The Clinic’s amicus brief supplemented the textual analysis and policy arguments in the Petitioners’ Brief by exploring the disruptive consequences Santander’s cramped interpretation of the FDCPA would have for consumers and agencies seeking to hold debt buyers accountable for abusive collection practices. The amicus brief first argued that Santander’s interpretation would create a loophole that would allow relatively sophisticated debt collectors to evade FDCPA coverage by purchasing debt they would otherwise have collected for a third party or by strategically diversifying their business practices. The brief also contended that Santander’s interpretation would undermine decades of FDCPA enforcement by private parties and government agencies and upend the longstanding understanding, reiterated in agency guidance, that the FDCPA covers debt buyers. “Exempting debt buyers that regularly collect debt they have acquired in default would fly in the face of agency judgments that FDCPA coverage of these entities is particularly important,” said Nathan Nash ’17, a law student intern with the MFLC. “Moreover, it would weaken consumer protections in an increasingly large and aggressive sector of the debt-collection industry.”

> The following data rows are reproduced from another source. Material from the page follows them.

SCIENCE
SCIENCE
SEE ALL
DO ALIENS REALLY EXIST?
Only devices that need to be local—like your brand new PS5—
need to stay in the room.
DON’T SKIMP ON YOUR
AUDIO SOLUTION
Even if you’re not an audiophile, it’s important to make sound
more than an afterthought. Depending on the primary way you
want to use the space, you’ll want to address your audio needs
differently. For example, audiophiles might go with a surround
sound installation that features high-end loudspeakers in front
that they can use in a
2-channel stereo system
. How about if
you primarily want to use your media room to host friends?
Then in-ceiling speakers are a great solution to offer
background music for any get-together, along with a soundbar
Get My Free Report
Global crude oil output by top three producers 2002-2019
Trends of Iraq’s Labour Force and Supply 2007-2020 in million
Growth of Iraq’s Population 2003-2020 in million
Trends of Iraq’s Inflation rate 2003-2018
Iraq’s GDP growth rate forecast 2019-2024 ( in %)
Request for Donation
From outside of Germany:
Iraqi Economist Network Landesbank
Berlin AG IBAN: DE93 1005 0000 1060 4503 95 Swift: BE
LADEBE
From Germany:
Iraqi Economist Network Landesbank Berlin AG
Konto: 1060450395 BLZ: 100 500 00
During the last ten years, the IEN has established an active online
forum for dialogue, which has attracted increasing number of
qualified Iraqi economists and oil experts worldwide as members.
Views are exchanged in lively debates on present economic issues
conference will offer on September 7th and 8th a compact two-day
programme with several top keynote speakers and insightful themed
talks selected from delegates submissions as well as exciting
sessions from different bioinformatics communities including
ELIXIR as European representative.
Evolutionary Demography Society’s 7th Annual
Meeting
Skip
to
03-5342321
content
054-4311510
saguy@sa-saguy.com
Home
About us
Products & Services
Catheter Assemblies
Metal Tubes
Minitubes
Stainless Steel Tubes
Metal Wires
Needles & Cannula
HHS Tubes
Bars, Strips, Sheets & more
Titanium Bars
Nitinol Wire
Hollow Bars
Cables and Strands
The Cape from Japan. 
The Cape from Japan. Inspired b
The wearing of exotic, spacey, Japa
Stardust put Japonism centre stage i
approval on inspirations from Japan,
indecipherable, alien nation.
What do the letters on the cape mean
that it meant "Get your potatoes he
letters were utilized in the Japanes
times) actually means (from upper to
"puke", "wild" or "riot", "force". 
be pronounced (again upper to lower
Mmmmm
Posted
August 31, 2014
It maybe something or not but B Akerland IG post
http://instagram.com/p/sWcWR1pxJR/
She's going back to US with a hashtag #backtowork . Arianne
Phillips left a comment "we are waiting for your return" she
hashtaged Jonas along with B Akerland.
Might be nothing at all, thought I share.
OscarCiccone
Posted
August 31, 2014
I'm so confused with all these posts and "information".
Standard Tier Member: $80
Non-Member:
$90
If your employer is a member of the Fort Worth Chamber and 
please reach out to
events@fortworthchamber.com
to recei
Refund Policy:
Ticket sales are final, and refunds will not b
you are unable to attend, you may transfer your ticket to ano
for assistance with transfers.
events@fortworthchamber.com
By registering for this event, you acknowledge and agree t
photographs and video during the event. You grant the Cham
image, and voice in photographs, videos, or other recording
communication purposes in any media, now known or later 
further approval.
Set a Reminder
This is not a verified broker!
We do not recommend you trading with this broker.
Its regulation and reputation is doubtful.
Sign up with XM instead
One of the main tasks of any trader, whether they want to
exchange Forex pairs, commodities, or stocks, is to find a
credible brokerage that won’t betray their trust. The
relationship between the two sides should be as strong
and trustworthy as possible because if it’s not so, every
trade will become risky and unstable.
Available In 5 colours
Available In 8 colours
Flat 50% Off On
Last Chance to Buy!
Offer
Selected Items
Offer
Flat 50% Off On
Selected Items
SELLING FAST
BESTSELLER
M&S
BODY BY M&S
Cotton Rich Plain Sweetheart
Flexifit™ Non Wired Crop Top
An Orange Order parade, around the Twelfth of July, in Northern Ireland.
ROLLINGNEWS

The case will be argued for Petitioners by Russell before the Court on April 18. An audio recording of the argument will be available on the Supreme Court’s website by Friday, April 21. A decision is expected by late June 2017. “We look forward to seeing how the Court addresses Petitioners’ arguments and are eager to work on similarly significant consumer protection questions in the future,” said Jeffrey Gentes, the MFLC’s co-supervisor.

The Mortgage Foreclosure Litigation Clinic is part of the Jerome N. Frank Legal Services Organization at Yale Law School.